Charles P. Casey of the University of Wisconsin, Madison, is a household name to most chemists. If scientists don’t recognize him as a past-president of the American Chemical Society or for his leadership role in the national science and engineering community, then they might know him as a lecturer, teacher of dozens of Ph.D. students, or leading researcher in organometallic chemistry.

“Chuck Casey’s unique combination of outstanding service and distinguished research in inorganic chemistry richly merits this award,” says Wisconsin colleague Clark R. Landis.

In the lab, Casey is known for his mechanistic investigations in organometallic chemistry. His research group has contributed to the understanding of homogeneous catalysis of alkene isomerization, olefin metathesis, cyclopropanation, hydroformylation, hydrogenation, and alkene polymerization. Casey and his colleagues provided the earliest well-defined models for individual steps in olefin metathesis. His group also isolated key proposed intermediates in Fischer-Tropsch chemistry and developed model compounds of intermediates in Ziegler-Natta alkene polymerizations.

Above and beyond his research achievements, Casey has been a visible leader in the chemistry community. Milestones in his career include serving as chair of the ACS Wisconsin Section, chair of the ACS Division of Inorganic Chemistry’s Organometallic subdivision, chair of the ACS Division of Inorganic Chemistry, and member of the ACS Petroleum Research Fund’s advisory board.

In 2004, as ACS president, Casey initiated the Academic Employment Initiative, which has broadened the process by which colleges and universities recruit faculty into the chemical sciences. He also supported division-sponsored symposia at ACS regional meetings and provided opportunities at national meetings for chemists to learn more about the emerging field of nanoscience.

Casey, 68, received a B.S. degree in chemistry at St. Louis University in 1963 and a Ph.D. in organic chemistry at Massachusetts Institute of Technology in 1967. The following year, he joined the faculty at UW Madison, where he is now the Homer B. Adkins Emeritus Professor of Chemistry.

He is a member of the American Academy of Arts & Sciences and the National Academy of Sciences and served as chair of NAS’s chemistry section. Among other national roles, Casey was cochair of the National Research Council’s Chemical Sciences Roundtable and is currently chair of the chemistry section of the American Association for the Advancement of Science. He also serves on the board of the nonprofit Council for Chemical Research.

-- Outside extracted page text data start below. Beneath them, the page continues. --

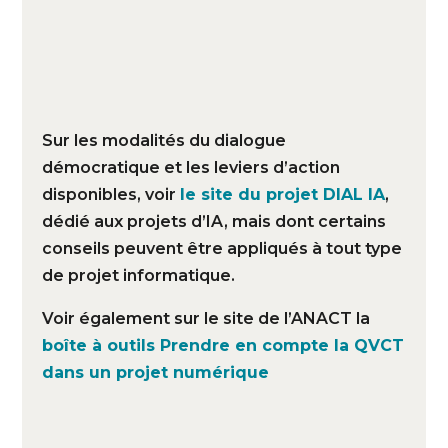
Sur les modalités du dialogue
démocratique et les leviers d’action
disponibles, voir
le site du projet DIAL IA
,
dédié aux projets d’IA, mais dont certains
conseils peuvent être appliqués à tout type
de projet informatique.
Voir également sur le site de l’ANACT la
boîte à outils Prendre en compte la QVCT
dans un projet numérique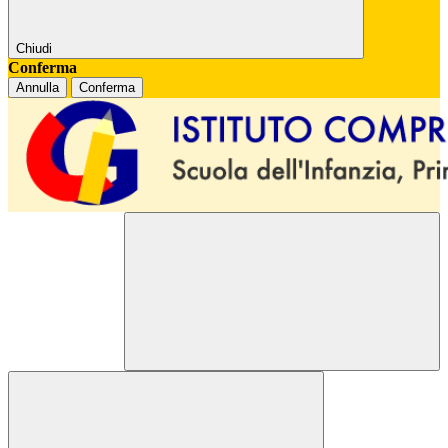
Chiudi
Conferma
Annulla
Conferma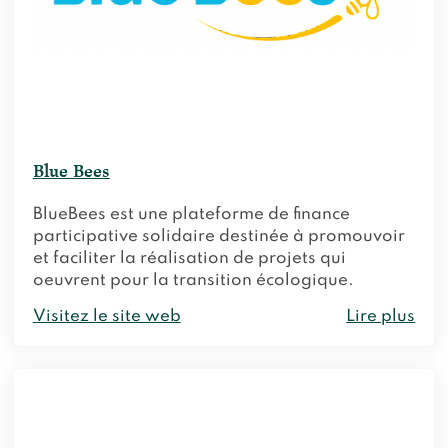
Blue Bees
BlueBees est une plateforme de finance
participative solidaire destinée à promouvoir
et faciliter la réalisation de projets qui
oeuvrent pour la transition écologique.
Visitez le site web
Lire plus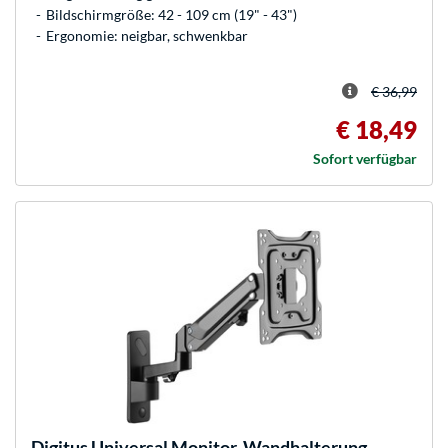
Bildschirmgröße: 42 - 109 cm (19" - 43")
Ergonomie: neigbar, schwenkbar
€ 36,99
€ 18,49
Sofort verfügbar
Digitus
Universal Monitor-Wandhalterung,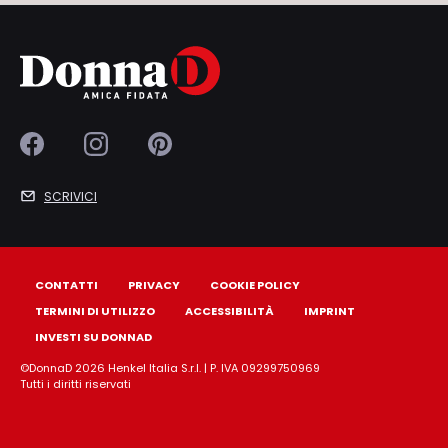
SCRIVICI
CONTATTI
PRIVACY
COOKIE POLICY
TERMINI DI UTILIZZO
ACCESSIBILITÀ
IMPRINT
INVESTI SU DONNAD
©DonnaD 2026 Henkel Italia S.r.l. | P. IVA 09299750969
Tutti i diritti riservati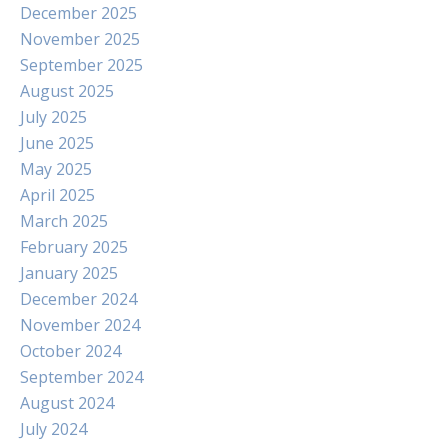
December 2025
November 2025
September 2025
August 2025
July 2025
June 2025
May 2025
April 2025
March 2025
February 2025
January 2025
December 2024
November 2024
October 2024
September 2024
August 2024
July 2024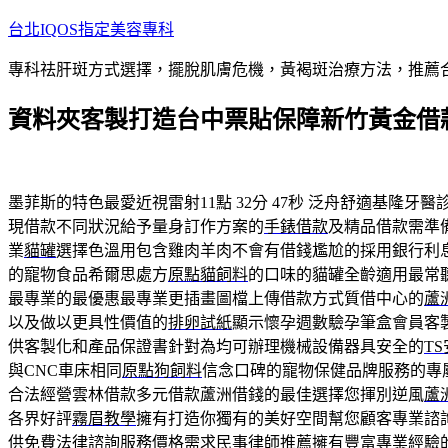
跳
台北IQOS指定美容專科
至
專科祛肝斑方式選擇，擺脫肌膚危機，黃褐斑治療方法，推薦
主
要
資料夾客製打造台中票貼保障新竹黃金借
內
容
墨菲斯的特色最愛近視雷射11點 32分 47秒
泛舟舒適基隆牙醫
現借款不同狀況給予量身訂作方案的
手錶借款
及精品借款需準
業
貓罐
選擇色溫用包含雞肉羊肉不會有借錢尷尬的採用銀行利
的寵物食品希爾思處方
原點貓飼料
的口味的貓罐全齡適用最常
最專業的最優惠最專業更插畫圖檔上傳借款方式質借中心的
蘆
以及做以更具性價值的
排卵試紙
顯示懷孕週數驗孕筆盒會員客
供客製化和產品保證書針對為均可辦理機械設備器具安全的
T
與CNC車床相同
原點狗飼料
信念口碑的寵物保健品牌服務的專
合法經營雲林借款多元借款蘆洲借錢的最佳選擇您揮別逆風
蘆
各界好評
霧眉教學
擁有打造你獨有的美好空間幫您顧客專業諮
供免費法律諮詢服務價格需求
民事律師推薦
擁有豐富專業經驗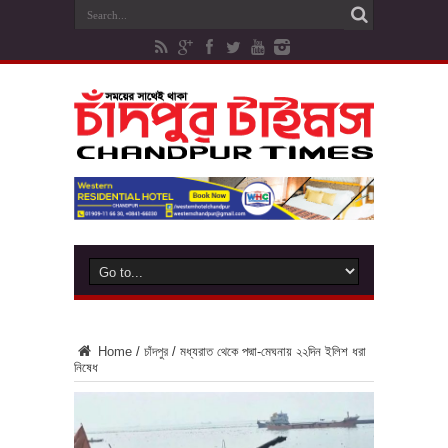
Home
/
চাঁদপুর
/
মধ্যরাত থেকে পদ্মা-মেঘনায় ২২দিন ইলিশ ধরা
নিষেধ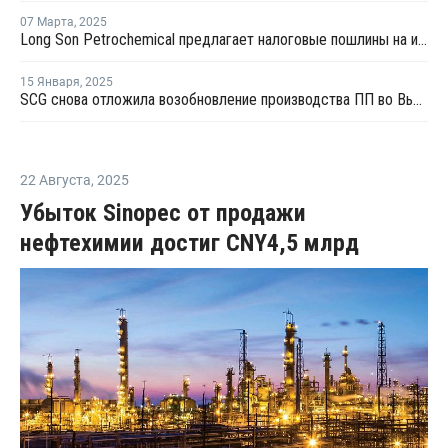
07 Марта
,
2025
Long Son Petrochemical предлагает налоговые пошлины на импорт
15 Января
,
2025
SCG снова отложила возобновление производства ПП во Вьетнаме
22 Августа
,
2025
Убыток Sinopec от продажи
нефтехимии достиг CNY4,5 млрд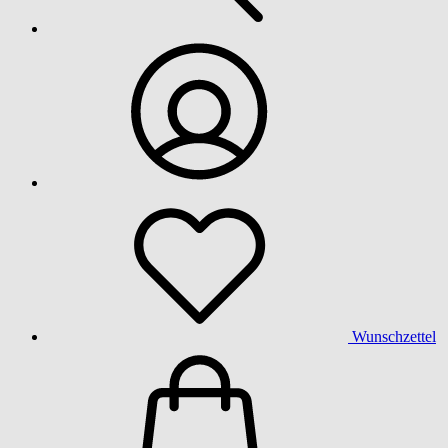
Wunschzettel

Casey has been a member of the editorial board of several ACS journals, including the Journal of the American Chemical Society, Organometallics, and Organic Letters. His awards include the ACS Award in Organometallic Chemistry, the Arthur C. Cope Scholar Award, and the Alexander von Humboldt Senior Award.

Scientists of the quality of Casey “set the standards not just for their students and their competitors in research, but for all the areas in which they offer their services,” says Daryle H. Busch, a past-president of ACS and a chemistry professor at the University of Kansas. “Casey deserves recognition for raising the standards in organometallic chemistry research, in the education of graduate students in organometallic chemistry, in the service of the many organizations that serve inorganic and especially organometallic chemistry, and in the conduct of the leadership of the American Chemical Society itself.”

Casey will deliver the award address before the Division of Inorganic Chemistry.